Schönes System, der Preis ist auf jedenfall nicht schlecht und da ich vor kurzen einen PCGH-PC mal in Aktion sehen durfte, muss ich sagen das die wirklich leise sind und alles sauber verarbeitet ist.


----------



## Chinaquads (5. Januar 2018)

Tolles Video, aber wieso wird nen grottiges Sharkoon WPM600 verbaut?

Hätte es da nicht auch zur Not nen Pure Power 10 500 Watt getan ? Preislich auf Augehöhe, technisch weitaus besser. Dazu hat das Sharkoon keine ATX 2.4 Zertifizierung, was für aktuelle Prozessoren problematisch werden könnte.
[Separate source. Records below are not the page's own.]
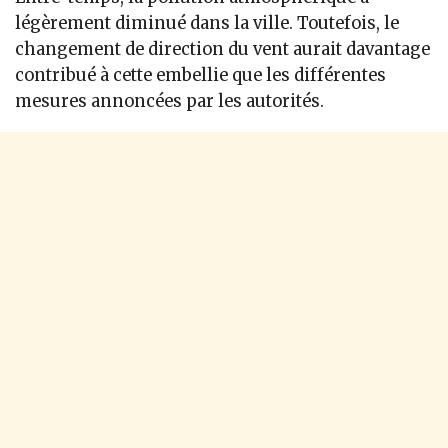
légèrement diminué dans la ville. Toutefois, le
changement de direction du vent aurait davantage
contribué à cette embellie que les différentes
mesures annoncées par les autorités.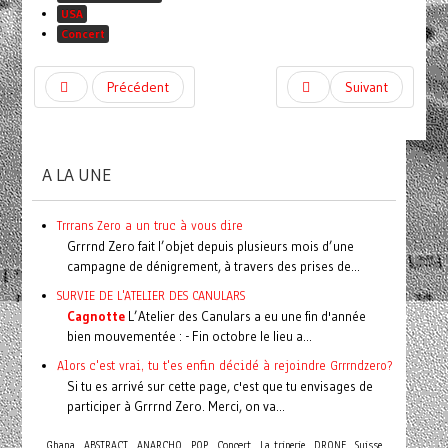
USA
Concert
Précédent
Suivant
A LA UNE
Trrrans Zero a un truc à vous dire
Grrrnd Zero fait l’objet depuis plusieurs mois d’une
campagne de dénigrement, à travers des prises de...
SURVIE DE L'ATELIER DES CANULARS
Cagnotte
L’Atelier des Canulars a eu une fin d'année
bien mouvementée : - Fin octobre le lieu a...
Alors c'est vrai, tu t'es enfin décidé à rejoindre Grrrndzero?
Si tu es arrivé sur cette page, c'est que tu envisages de
participer à Grrrnd Zero. Merci, on va...
Concert
Ghana
ABSTRACT
ANARCHO
POP
La triperie
DRONE
Suisse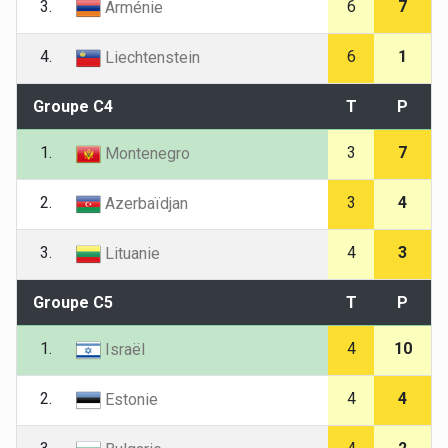
3.
6
7
Arménie
4.
6
1
Liechtenstein
Groupe C4
T
P
1.
3
7
Montenegro
2.
3
4
Azerbaïdjan
3.
4
3
Lituanie
Groupe C5
T
P
1.
4
10
Israël
2.
4
4
Estonie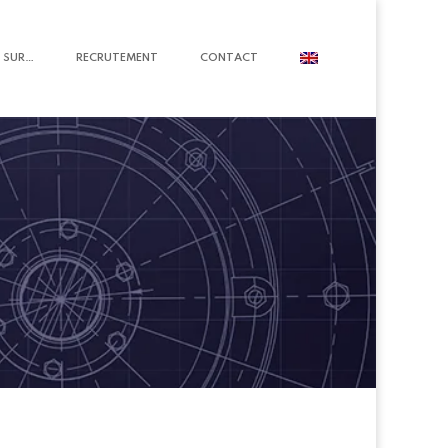
 SUR…
RECRUTEMENT
CONTACT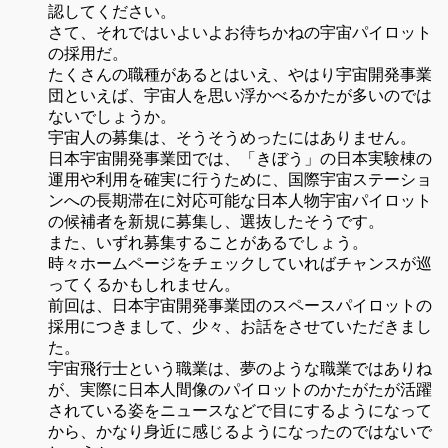
認してください。
さて、それではいよいよお待ちかねの宇宙パイロット
の採用だ。
たくさんの職種があるとはいえ、やはり宇宙開発事業
団といえば、宇宙人を思い浮かべるかたが多いのでは
ないでしょうか。
宇宙人の募集は、そうそうめったにはありません。
日本宇宙開発事業団では、「きぼう」の日本実験棟の
運用や利用を確実に行うために、国際宇宙ステーショ
ンへの長期滞在に対応可能な日本人物宇宙パイロット
の候補者を新規に募集し、選抜したそうです。
また、いずれ募集することがあるでしょう。
時々ホームページをチェックしていればチャンスが巡
ってくるかもしれません。
前回は、日本宇宙開発事業団のスペースパイロットの
採用につきまして、少々、お話をさせていただきまし
た。
宇宙飛行士という職業は、夢のような職業ではありね
が、実際に日本人間像のパイロットのかたがたが活躍
されている姿をニュースなどで目にするようになって
から、かなり身近に感じるようになったのではないで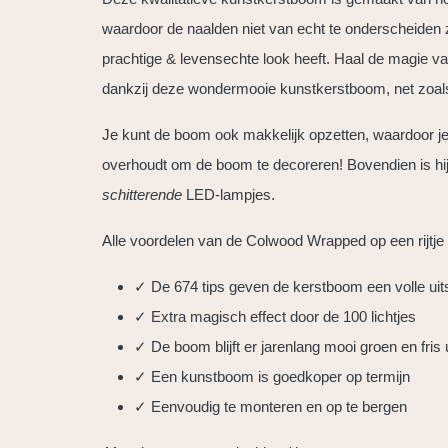
waardoor de naalden niet van echt te onderscheiden z
prachtige & levensechte look heeft. Haal de magie van
dankzij deze wondermooie kunstkerstboom, net zoals 
Je kunt de boom ook makkelijk opzetten, waardoor je e
overhoudt om de boom te decoreren! Bovendien is hij
schitterende
LED-lampjes.
Alle voordelen van de Colwood Wrapped op een rijtje
✓ De 674 tips geven de kerstboom een volle uits
✓ Extra magisch effect door de 100 lichtjes
✓ De boom blijft er jarenlang mooi groen en fris 
✓ Een kunstboom is goedkoper op termijn
✓ Eenvoudig te monteren en op te bergen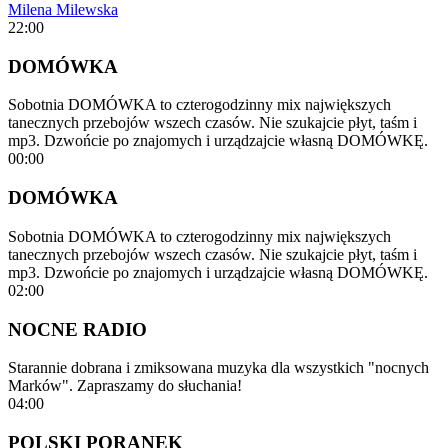
Milena Milewska
22:00
DOMÓWKA
Sobotnia DOMÓWKA to czterogodzinny mix największych
tanecznych przebojów wszech czasów. Nie szukajcie płyt, taśm i
mp3. Dzwońcie po znajomych i urządzajcie własną DOMÓWKĘ.
00:00
DOMÓWKA
Sobotnia DOMÓWKA to czterogodzinny mix największych
tanecznych przebojów wszech czasów. Nie szukajcie płyt, taśm i
mp3. Dzwońcie po znajomych i urządzajcie własną DOMÓWKĘ.
02:00
NOCNE RADIO
Starannie dobrana i zmiksowana muzyka dla wszystkich "nocnych
Marków". Zapraszamy do słuchania!
04:00
POLSKI PORANEK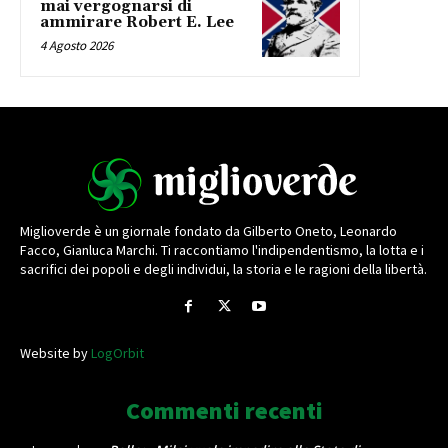
mai vergognarsi di
ammirare Robert E. Lee
4 Agosto 2026
Miglioverde è un giornale fondato da Gilberto Oneto, Leonardo
Facco, Gianluca Marchi. Ti raccontiamo l'indipendentismo, la lotta e i
sacrifici dei popoli e degli individui, la storia e le ragioni della libertà.
Website by
LogOrbit
Commenti recenti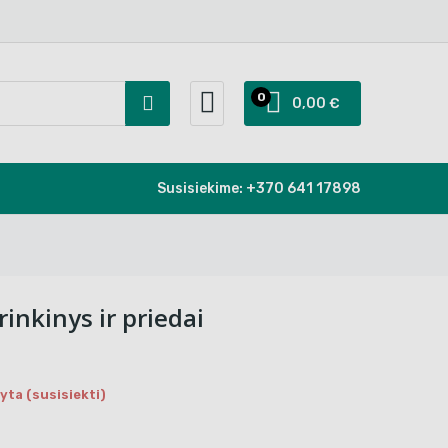
0
0,00 €
Susisiekime:
+370 641 17898
inkinys ir priedai
ta (susisiekti)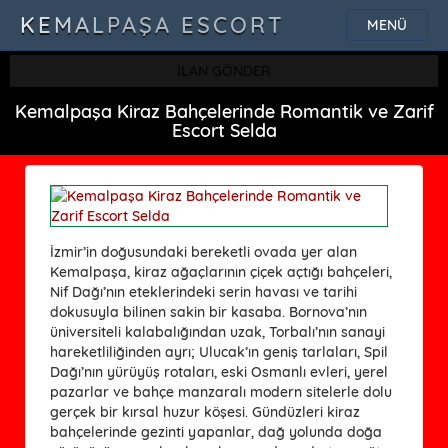
KEMALPAŞA ESCORT
MENÜ
İLAN GÖNDER
Kemalpaşa Kiraz Bahçelerinde Romantik ve Zarif
Escort Selda
İzmir’in doğusundaki bereketli ovada yer alan
Kemalpaşa, kiraz ağaçlarının çiçek açtığı bahçeleri,
Nif Dağı’nın eteklerindeki serin havası ve tarihi
dokusuyla bilinen sakin bir kasaba. Bornova’nın
üniversiteli kalabalığından uzak, Torbalı’nın sanayi
hareketliliğinden ayrı; Ulucak’ın geniş tarlaları, Spil
Dağı’nın yürüyüş rotaları, eski Osmanlı evleri, yerel
pazarlar ve bahçe manzaralı modern sitelerle dolu
gerçek bir kırsal huzur köşesi. Gündüzleri kiraz
bahçelerinde gezinti yapanlar, dağ yolunda doğa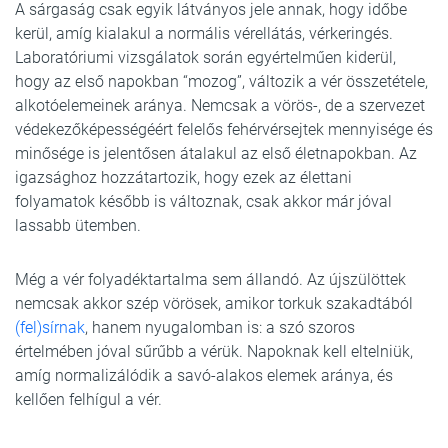
A sárgaság csak egyik látványos jele annak, hogy időbe
kerül, amíg kialakul a normális vérellátás, vérkeringés.
Laboratóriumi vizsgálatok során egyértelműen kiderül,
hogy az első napokban “mozog”, változik a vér összetétele,
alkotóelemeinek aránya. Nemcsak a vörös-, de a szervezet
védekezőképességéért felelős fehérvérsejtek mennyisége és
minősége is jelentősen átalakul az első életnapokban. Az
igazsághoz hozzátartozik, hogy ezek az élettani
folyamatok később is változnak, csak akkor már jóval
lassabb ütemben.
Még a vér folyadéktartalma sem állandó. Az újszülöttek
nemcsak akkor szép vörösek, amikor torkuk szakadtából
(fel)sírnak
, hanem nyugalomban is: a szó szoros
értelmében jóval sűrűbb a vérük. Napoknak kell eltelniük,
amíg normalizálódik a savó-alakos elemek aránya, és
kellően felhígul a vér.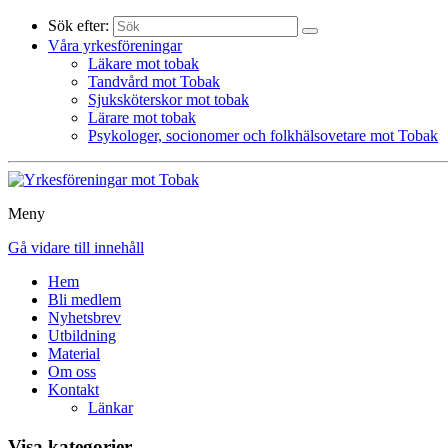
Sök efter:
Våra yrkesföreningar
Läkare mot tobak
Tandvård mot Tobak
Sjuksköterskor mot tobak
Lärare mot tobak
Psykologer, socionomer och folkhälsovetare mot Tobak
Meny
Gå vidare till innehåll
Hem
Bli medlem
Nyhetsbrev
Utbildning
Material
Om oss
Kontakt
Länkar
Visa kategorier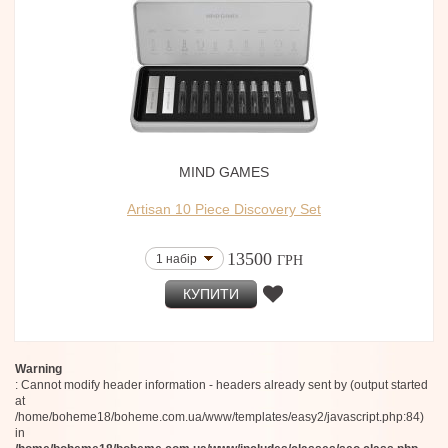
MIND GAMES
Artisan 10 Piece Discovery Set
13500
1 набір
ГРН
КУПИТИ
Warning
: Cannot modify header information - headers already sent by (output started
at
/home/boheme18/boheme.com.ua/www/templates/easy2/javascript.php:84)
in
Dazu noch eine nicht mehr zeitgemäße Gruppenregulation der Spannungen, bei ner 1080Ti können schon einmal ein paar größere Peaks auftreten.


----------



## XXTREME (5. Januar 2018)

Fein die neuen Gehäuse, richtig schön in 90er grau gehalten von innen . Und ja, zum PSU sage ich mal besser nichts .


----------



## Clay2008 (6. Januar 2018)

Preislich sehr interessant. Aber das Gehäuse geht wohl gar nicht! Potthässlich, vor Allem innen, mit  zwei (!?!)  5,25" Schächten für Laufwerke , sowas braucht heutzutage kein Mensch mehr. Und für den Blu-Ray-Brenner hätte man lieber in ein anderes Gehäuse und/oder ein anständiges Netzteil investieren sollen.  Für so eine Konfiguration ist da Gehäuse schon eine Beleidigung! Sorry PCGH, da habt ihr mal richtig daneben gelangt.


----------



## Lawk (6. Januar 2018)

Mir ist Klang wichtig. Der ALC887 ist nicht so der Hit. Obwohl es auch immer auf die Implementierung ankommt. Hätte trotzdem lieber ein Board gesehen mit ALC1220.


----------



## Threshold (7. Januar 2018)

Schlimm ist ja das absolute Kotz Gehäuse, was da verwendet wird. Meine Fresse. 
Und das Netzteil sollte man natürlich gleich mit der Kneifzange entnehmen und dem Recycling Kreislauf hinzufügen.


----------



## octogen (7. Januar 2018)

Threshold schrieb:


> Schlimm ist ja das absolute Kotz Gehäuse, was da verwendet wird. Meine Fresse.
> Und das Netzteil sollte man natürlich gleich mit der Kneifzange entnehmen und dem Recycling Kreislauf hinzufügen.



Da stimme ich Dir voll und ganz zu xD, aber das Komplettsystem richtet sich vorallem an PCGH-Einsteiger, hierfür finde ich die Zusammenstellung genau richtig (Gehäuse und Netzeile sind Geschmacksache, bei diesen Komponenten kann man nur 50 oder auch 1000Euro ausgeben) und ich denke das die Meisten die sich ein komplettes System kaufen wollen/müssen, froh sind wenn soviel Budget wie möglich für leistungsrelevante Komponenten verwendet wird, das kann man im Nachhinein immer nochmal nach seinen eigenen Geschmack ändern (einen Chinaböller hat man hier mit Sicherheit nicht verwendet, dass denke ich versteht sich von selbst.)
Ein komplettes System zusammenzustellen, dass ist bei einem begrenzten Budget gar nicht so einfach, klar geht immer ein wenig mehr, aber das macht sich vorallem im Preis bemerkbar.


----------